As the novel coronavirus (Covid-19) continues to infect people around the world, news articles and social media posts about the outbreak continue to spread online. Unfortunately, this relentless flood of information can make it difficult to separate fact from fiction — and during a viral outbreak, rumors and misinformation can be dangerous.
With this in mind, the World Health Organisation (WHO) has published a list of myth busters regarding the new coronavirus, and I thought I would also do my part in helping spread the facts.
Myth: Face masks protect you from the virus.
I have been noticing that more people are wearing medical face masks in the last few weeks whilst out and about. Don’t worry if you haven’t bought one. The masks are fairly ineffective for the average person.
Only people caring for infected people and the infected people themselves needs to wear masks.

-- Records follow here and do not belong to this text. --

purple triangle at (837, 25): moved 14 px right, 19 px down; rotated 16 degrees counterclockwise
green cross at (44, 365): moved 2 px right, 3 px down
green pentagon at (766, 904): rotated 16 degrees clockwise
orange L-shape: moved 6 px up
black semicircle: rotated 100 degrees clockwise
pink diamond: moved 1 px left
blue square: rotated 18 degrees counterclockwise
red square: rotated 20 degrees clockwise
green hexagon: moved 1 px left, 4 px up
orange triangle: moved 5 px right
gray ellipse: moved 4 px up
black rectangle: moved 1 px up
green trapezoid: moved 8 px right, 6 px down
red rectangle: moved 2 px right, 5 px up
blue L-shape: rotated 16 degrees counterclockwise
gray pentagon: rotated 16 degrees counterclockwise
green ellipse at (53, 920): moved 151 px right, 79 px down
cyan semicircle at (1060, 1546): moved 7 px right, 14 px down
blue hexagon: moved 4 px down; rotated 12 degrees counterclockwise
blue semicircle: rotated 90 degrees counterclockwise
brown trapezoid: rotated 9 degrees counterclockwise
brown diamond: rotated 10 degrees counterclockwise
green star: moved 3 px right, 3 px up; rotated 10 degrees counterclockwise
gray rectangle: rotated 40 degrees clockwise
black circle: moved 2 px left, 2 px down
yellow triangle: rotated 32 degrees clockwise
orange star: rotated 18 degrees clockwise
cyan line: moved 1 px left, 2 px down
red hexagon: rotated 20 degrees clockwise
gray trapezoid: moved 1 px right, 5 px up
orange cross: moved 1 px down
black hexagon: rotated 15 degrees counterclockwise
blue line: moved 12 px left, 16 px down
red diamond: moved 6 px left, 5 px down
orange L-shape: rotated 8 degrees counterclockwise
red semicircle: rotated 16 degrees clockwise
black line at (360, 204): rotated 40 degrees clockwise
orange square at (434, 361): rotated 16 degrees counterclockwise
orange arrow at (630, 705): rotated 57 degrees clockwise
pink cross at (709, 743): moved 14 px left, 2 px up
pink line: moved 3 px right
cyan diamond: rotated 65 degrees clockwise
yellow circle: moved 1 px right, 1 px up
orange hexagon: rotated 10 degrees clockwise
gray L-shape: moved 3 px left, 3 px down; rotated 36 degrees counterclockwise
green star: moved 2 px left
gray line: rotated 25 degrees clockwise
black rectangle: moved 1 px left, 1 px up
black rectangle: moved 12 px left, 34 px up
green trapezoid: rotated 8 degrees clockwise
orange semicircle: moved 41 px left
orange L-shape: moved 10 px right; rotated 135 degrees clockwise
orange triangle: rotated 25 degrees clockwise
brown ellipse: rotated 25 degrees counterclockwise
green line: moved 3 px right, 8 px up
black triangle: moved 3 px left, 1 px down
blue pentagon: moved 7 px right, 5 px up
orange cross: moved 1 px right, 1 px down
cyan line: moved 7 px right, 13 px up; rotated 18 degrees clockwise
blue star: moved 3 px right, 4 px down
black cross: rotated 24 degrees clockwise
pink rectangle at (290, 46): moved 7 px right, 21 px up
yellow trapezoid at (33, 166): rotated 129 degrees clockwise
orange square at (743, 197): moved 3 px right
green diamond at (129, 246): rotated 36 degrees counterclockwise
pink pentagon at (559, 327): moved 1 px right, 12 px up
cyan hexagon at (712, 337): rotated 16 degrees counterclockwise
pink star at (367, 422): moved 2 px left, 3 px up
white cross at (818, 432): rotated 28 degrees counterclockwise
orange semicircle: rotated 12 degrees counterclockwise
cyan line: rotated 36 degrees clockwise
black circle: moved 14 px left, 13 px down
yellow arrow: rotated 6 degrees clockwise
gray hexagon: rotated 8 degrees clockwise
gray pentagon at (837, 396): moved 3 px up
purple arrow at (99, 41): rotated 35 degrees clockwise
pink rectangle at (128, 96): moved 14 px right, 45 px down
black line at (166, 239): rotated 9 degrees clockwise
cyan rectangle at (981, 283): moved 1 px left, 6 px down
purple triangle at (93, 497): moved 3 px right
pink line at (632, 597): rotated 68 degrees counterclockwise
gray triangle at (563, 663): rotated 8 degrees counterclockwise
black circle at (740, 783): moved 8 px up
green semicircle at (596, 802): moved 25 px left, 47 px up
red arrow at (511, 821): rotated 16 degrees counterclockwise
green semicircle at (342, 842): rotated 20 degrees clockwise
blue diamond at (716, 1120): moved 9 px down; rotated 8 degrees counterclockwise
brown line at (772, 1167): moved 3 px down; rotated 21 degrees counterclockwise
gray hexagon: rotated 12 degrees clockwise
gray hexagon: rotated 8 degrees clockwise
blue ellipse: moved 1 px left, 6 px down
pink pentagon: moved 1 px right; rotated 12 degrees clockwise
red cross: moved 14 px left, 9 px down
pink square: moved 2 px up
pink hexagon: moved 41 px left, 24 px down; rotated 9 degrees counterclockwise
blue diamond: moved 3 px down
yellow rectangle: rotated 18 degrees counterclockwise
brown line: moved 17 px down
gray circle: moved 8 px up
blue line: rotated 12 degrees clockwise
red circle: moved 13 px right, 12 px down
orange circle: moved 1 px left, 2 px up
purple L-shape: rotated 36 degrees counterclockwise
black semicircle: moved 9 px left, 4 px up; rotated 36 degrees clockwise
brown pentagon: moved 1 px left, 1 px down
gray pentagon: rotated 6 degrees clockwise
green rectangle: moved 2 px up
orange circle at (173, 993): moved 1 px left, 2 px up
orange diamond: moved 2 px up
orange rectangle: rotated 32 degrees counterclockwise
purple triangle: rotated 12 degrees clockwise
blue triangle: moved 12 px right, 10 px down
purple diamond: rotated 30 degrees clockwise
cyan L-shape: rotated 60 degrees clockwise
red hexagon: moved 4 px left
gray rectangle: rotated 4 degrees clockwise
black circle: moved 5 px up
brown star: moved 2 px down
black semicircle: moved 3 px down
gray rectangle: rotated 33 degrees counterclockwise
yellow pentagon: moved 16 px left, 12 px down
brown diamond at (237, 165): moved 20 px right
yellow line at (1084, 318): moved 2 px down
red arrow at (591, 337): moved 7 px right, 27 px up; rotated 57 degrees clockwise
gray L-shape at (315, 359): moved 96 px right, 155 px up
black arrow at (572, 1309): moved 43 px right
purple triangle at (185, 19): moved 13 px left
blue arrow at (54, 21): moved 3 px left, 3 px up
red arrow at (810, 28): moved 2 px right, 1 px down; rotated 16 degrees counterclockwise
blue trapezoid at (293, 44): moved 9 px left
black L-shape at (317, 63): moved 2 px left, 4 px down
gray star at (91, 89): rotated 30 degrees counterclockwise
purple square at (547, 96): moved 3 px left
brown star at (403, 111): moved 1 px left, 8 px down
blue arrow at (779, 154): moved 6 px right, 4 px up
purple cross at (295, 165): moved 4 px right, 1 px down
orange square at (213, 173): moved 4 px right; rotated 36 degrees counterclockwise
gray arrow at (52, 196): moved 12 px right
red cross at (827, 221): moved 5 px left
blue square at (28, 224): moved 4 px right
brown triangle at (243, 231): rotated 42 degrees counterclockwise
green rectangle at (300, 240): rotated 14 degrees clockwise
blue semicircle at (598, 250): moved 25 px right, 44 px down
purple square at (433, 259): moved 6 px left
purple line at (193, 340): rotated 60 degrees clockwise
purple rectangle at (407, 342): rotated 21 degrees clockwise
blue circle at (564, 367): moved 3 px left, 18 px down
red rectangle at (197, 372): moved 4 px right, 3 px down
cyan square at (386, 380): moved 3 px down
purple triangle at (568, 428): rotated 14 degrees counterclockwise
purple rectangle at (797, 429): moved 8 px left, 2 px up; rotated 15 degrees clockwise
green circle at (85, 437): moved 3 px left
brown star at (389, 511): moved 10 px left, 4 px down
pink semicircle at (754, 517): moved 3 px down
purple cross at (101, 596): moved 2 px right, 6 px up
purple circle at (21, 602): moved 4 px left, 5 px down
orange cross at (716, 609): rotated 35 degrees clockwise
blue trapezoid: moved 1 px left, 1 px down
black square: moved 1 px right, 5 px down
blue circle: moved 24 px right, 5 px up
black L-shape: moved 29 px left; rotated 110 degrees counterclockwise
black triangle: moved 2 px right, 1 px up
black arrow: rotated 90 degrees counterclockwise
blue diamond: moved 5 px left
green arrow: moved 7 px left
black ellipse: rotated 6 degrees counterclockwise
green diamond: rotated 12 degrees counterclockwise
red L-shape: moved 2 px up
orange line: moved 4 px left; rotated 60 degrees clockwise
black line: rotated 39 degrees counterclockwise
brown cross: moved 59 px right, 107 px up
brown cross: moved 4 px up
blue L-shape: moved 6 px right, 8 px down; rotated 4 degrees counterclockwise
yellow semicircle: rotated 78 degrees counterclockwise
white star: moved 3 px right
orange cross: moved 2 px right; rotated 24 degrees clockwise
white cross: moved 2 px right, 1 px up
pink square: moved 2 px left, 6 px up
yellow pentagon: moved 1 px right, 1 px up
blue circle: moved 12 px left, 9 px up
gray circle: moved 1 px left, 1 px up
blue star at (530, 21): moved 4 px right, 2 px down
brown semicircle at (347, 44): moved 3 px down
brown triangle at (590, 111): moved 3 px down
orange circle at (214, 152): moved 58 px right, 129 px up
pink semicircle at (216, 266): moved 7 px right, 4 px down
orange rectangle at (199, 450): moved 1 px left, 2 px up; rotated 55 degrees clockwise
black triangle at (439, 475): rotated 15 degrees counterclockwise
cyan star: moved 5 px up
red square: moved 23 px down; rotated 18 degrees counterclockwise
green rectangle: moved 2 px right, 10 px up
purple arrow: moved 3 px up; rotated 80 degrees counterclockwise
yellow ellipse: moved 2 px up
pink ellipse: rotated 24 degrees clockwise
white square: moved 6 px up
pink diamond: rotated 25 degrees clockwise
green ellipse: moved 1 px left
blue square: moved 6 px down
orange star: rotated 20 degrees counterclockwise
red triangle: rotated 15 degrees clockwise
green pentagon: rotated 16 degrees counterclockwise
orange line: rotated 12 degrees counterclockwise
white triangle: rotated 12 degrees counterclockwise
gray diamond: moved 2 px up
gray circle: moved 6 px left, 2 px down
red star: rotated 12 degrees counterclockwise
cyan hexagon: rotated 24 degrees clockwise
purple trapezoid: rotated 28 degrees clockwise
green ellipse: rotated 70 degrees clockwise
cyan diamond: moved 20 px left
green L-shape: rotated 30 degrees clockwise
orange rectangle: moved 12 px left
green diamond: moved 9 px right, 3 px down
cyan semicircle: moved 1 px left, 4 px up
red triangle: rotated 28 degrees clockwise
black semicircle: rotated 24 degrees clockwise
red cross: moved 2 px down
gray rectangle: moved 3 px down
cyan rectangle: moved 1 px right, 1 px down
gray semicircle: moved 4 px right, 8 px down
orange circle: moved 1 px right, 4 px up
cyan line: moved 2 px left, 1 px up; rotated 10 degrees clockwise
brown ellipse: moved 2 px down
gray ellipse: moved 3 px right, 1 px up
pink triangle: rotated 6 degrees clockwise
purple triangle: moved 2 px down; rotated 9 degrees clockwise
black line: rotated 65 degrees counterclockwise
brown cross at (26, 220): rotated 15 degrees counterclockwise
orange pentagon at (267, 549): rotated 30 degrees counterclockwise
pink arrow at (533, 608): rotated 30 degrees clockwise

Some of the surgical masks, which the public are choosing to wear are actually made to protect others from the wearer, not the other way around. They likely won’t prevent droplets reaching your mouth and nose. Even the more heavy-duty respiratory masks, which tend to be used in hospitals aren’t very effective for the average person. They need to be properly fitted to create a seal and then removed and disposed off correctly.
Myth: Certain supplements will stop you from catching COVID-19
No research has yet found any evidence that supplements can render people immune to COVID-19 infection. In fact, for most people, taking supplements for instance vitamin C supplements does not even ward off the common cold, though it may shorten the duration of a cold if you catch one.
That said, vitamin C serves essential roles in the human body and supports normal immune function.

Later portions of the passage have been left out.